• **Work to be completed**
An exact reproduction of the lines from the one with "Innovation (490, 1426)" to the end of the data below is required. No other lines may be included.

━━━ Records for this exercise ━━━

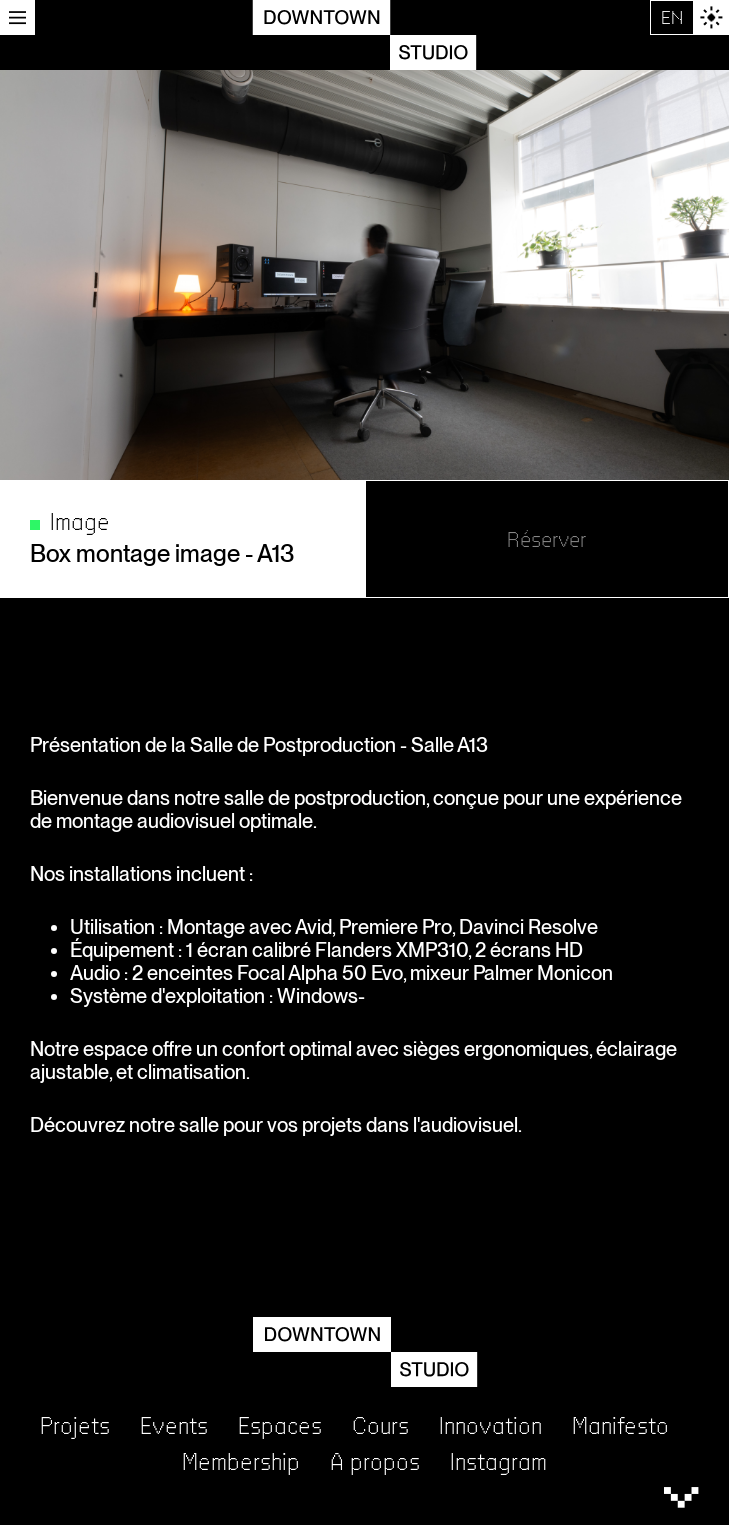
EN (672, 17)
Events (174, 1426)
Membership (241, 1462)
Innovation (490, 1426)
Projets (75, 1426)
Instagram (498, 1462)
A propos (375, 1462)
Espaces (280, 1426)
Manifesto (620, 1426)
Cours (380, 1426)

━━━

• **Task output**
Innovation (490, 1426)
Projets (75, 1426)
Instagram (498, 1462)
A propos (375, 1462)
Espaces (280, 1426)
Manifesto (620, 1426)
Cours (380, 1426)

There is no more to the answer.